EXERCISE REQUIREMENTS
Once the line holding "Technologies、R" is found in the entries below, transcribe exactly every line up to and including the one holding "MMOFPS, которые вы мо", but leave out the pictures.

━━ RECORD EXCERPTS

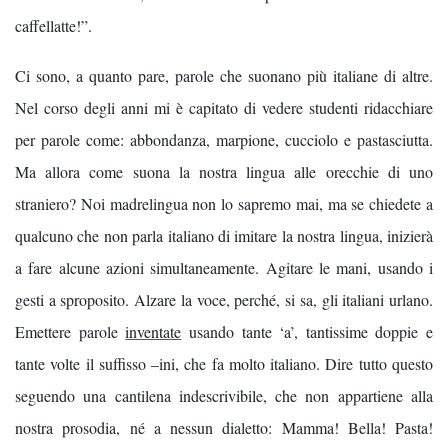
caffellatte!”.
Ci sono, a quanto pare, parole che suonano più italiane di altre.
Nel corso degli anni mi è capitato di vedere studenti ridacchiare
per parole come: abbondanza, marpione, cucciolo e pastasciutta.
Ma allora come suona la nostra lingua alle orecchie di uno
straniero? Noi madrelingua non lo sapremo mai, ma se chiedete a
qualcuno che non parla italiano di imitare la nostra lingua, inizierà
a fare alcune azioni simultaneamente. Agitare le mani, usando i
gesti a sproposito. Alzare la voce, perché, si sa, gli italiani urlano.
Emettere parole
inventate
usando tante ‘a’, tantissime doppie e
tante volte il suffisso –ini, che fa molto italiano. Dire tutto questo
seguendo una cantilena indescrivibile, che non appartiene alla
nostra prosodia, né a nessun dialetto: Mamma! Bella! Pasta!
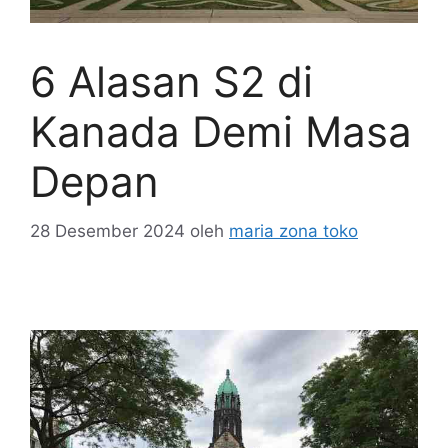
6 Alasan S2 di
Kanada Demi Masa
Depan
28 Desember 2024
oleh
maria zona toko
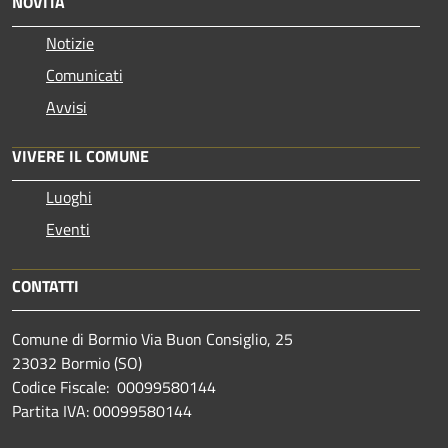
NOVITÀ
Notizie
Comunicati
Avvisi
VIVERE IL COMUNE
Luoghi
Eventi
CONTATTI
Comune di Bormio Via Buon Consiglio, 25
23032 Bormio (SO)
Codice Fiscale: 00099580144
Partita IVA: 00099580144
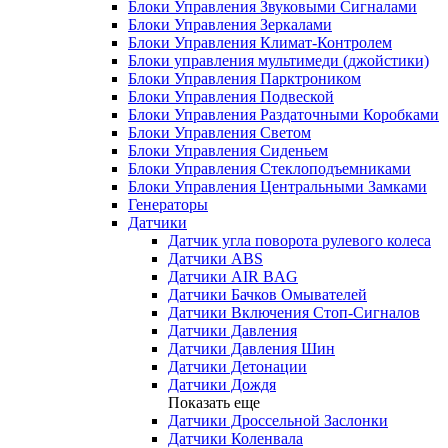
Блоки Управления Звуковыми Сигналами
Блоки Управления Зеркалами
Блоки Управления Климат-Контролем
Блоки управления мультимеди (джойстики)
Блоки Управления Парктроником
Блоки Управления Подвеской
Блоки Управления Раздаточными Коробками
Блоки Управления Светом
Блоки Управления Сиденьем
Блоки Управления Стеклоподъемниками
Блоки Управления Центральными Замками
Генераторы
Датчики
Датчик угла поворота рулевого колеса
Датчики ABS
Датчики AIR BAG
Датчики Бачков Омывателей
Датчики Включения Стоп-Сигналов
Датчики Давления
Датчики Давления Шин
Датчики Детонации
Датчики Дождя
Показать еще
Датчики Дроссельной Заслонки
Датчики Коленвала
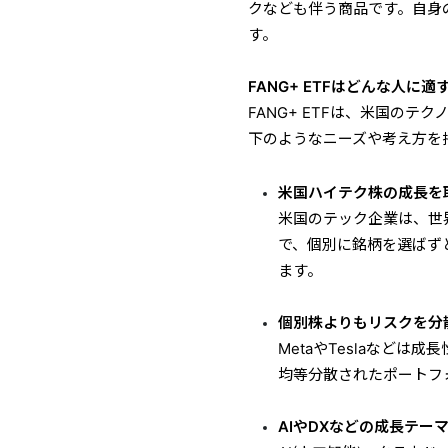
クなども伴う商品です。自身
す。
FANG+ ETFはどんな人に適
FANG+ ETFは、米国の
下のようなニーズや考え方を
米国ハイテク株の成長を
米国のテック企業は、世界
で、個別に銘柄を選ばず
ます。
個別株よりもリスクを分
MetaやTeslaなどは
均等分散されたポートフ
AIやDXなどの成長テー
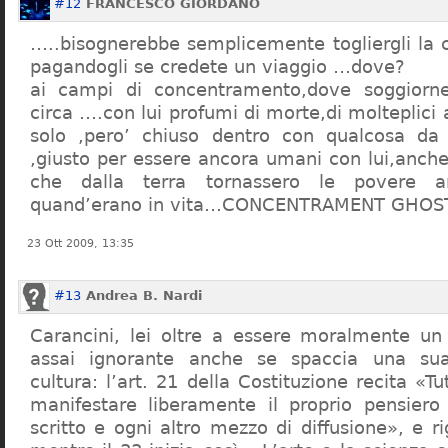
#12
FRANCESCO GIORDANO
…..bisognerebbe semplicemente togliergli la c
pagandogli se credete un viaggio …dove?
ai campi di concentramento,dove soggiorn
circa ….con lui profumi di morte,di molteplici 
solo ,pero’ chiuso dentro con qualcosa d
,giusto per essere ancora umani con lui,anch
che dalla terra tornassero le povere a
quand’erano in vita…CONCENTRAMENT GHOST
23 Ott 2009, 13:35
#13
Andrea B. Nardi
Carancini, lei oltre a essere moralmente un
assai ignorante anche se spaccia una su
cultura: l’art. 21 della Costituzione recita «Tu
manifestare liberamente il proprio pensiero
scritto e ogni altro mezzo di diffusione», e 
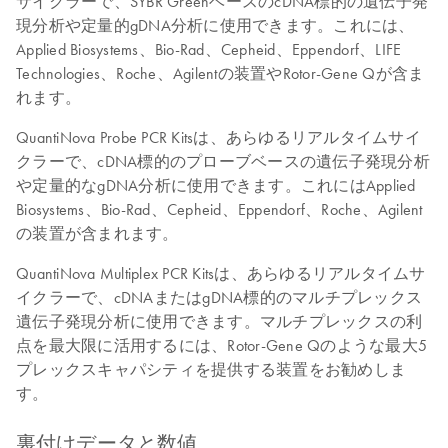
サイクラーで、SYBR GreenベースのcDNA標的の遺伝子発
現分析や定量的gDNA分析に使用できます。これには、
Applied Biosystems、Bio-Rad、Cepheid、Eppendorf、LIFE
Technologies、Roche、Agilentの装置やRotor-Gene Qが含ま
れます。
QuantiNova Probe PCR Kitsは、あらゆるリアルタイムサイ
クラーで、cDNA標的のプローブベースの遺伝子発現分析
や定量的なgDNA分析に使用できます。これにはApplied
Biosystems、Bio-Rad、Cepheid、Eppendorf、Roche、Agilent
の装置が含まれます。
QuantiNova Multiplex PCR Kitsは、あらゆるリアルタイムサ
イクラーで、cDNAまたはgDNA標的のマルチプレックス
遺伝子発現分析に使用できます。マルチプレックスの利
点を最大限に活用するには、Rotor-Gene Qのような最大5
プレックスキャパシティを提供する装置をお勧めしま
す。
裏付けデータと数値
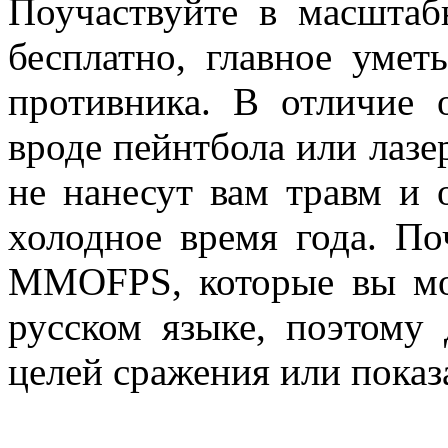
Поучаствуйте в масштаб
бесплатно, главное умет
противника. В отличие 
вроде пейнтбола или лазе
не нанесут вам травм и 
холодное время года. По
MMOFPS, которые вы мо
русском языке, поэтому 
целей сражения или показ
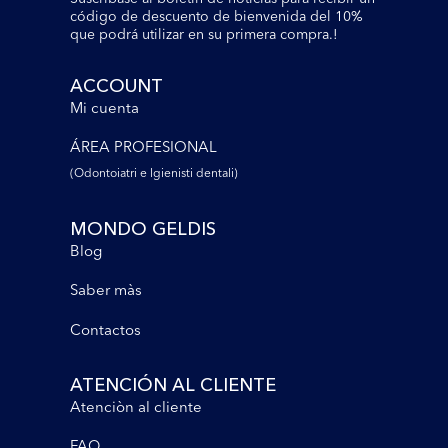
código de descuento de bienvenida del 10%
que podrá utilizar en su primera compra.!
ACCOUNT
Mi cuenta
ÁREA PROFESIONAL
(Odontoiatri e lgienisti dentali)
MONDO GELDIS
Blog
Saber màs
Contactos
ATENCIÓN AL CLIENTE
Atenciòn al cliente
FAQ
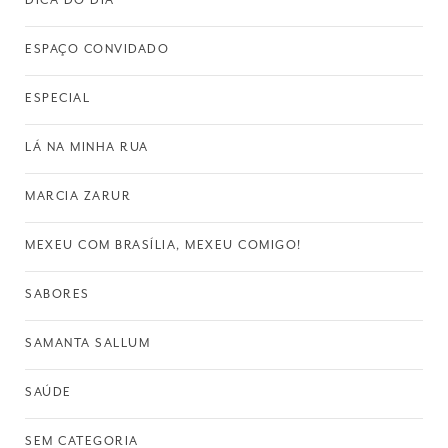
DICA DO DIA
ESPAÇO CONVIDADO
ESPECIAL
LÁ NA MINHA RUA
MARCIA ZARUR
MEXEU COM BRASÍLIA, MEXEU COMIGO!
SABORES
SAMANTA SALLUM
SAÚDE
SEM CATEGORIA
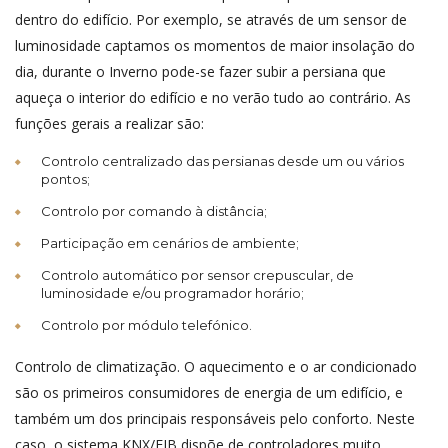
dentro do edifício. Por exemplo, se através de um sensor de
luminosidade captamos os momentos de maior insolação do
dia, durante o Inverno pode-se fazer subir a persiana que
aqueça o interior do edifício e no verão tudo ao contrário. As
funções gerais a realizar são:
Controlo centralizado das persianas desde um ou vários
pontos;
Controlo por comando à distância;
Participação em cenários de ambiente;
Controlo automático por sensor crepuscular, de
luminosidade e/ou programador horário;
Controlo por módulo telefónico.
Controlo de climatização. O aquecimento e o ar condicionado
são os primeiros consumidores de energia de um edifício, e
também um dos principais responsáveis pelo conforto. Neste
caso, o sistema KNX/EIB dispõe de controladores muito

━━━━

RESPONSE AREA
Technologies、Roche、Agilentの装置やRotor-Gene Qが含ま
れます。
QuantiNova Probe PCR Kitsは、あらゆるリアルタイムサイ
クラーで、cDNA標的のプローブベースの遺伝子発現分析
や定量的なgDNA分析に使用できます。これにはApplied
Biosystems、Bio-Rad、Cepheid、Eppendorf、Roche、Agilent
の装置が含まれます。
QuantiNova Multiplex PCR Kitsは、あらゆるリアルタイムサ
イクラーで、cDNAまたはgDNA標的のマルチプレックス
遺伝子発現分析に使用できます。マルチプレックスの利
点を最大限に活用するには、Rotor-Gene Qのような最大5
プレックスキャパシティを提供する装置をお勧めしま
す。
裏付けデータと数値
Поучаствуйте в масштаб
бесплатно, главное умет
противника. В отличие 
вроде пейнтбола или лазе
не нанесут вам травм и 
холодное время года. По
MMOFPS, которые вы мо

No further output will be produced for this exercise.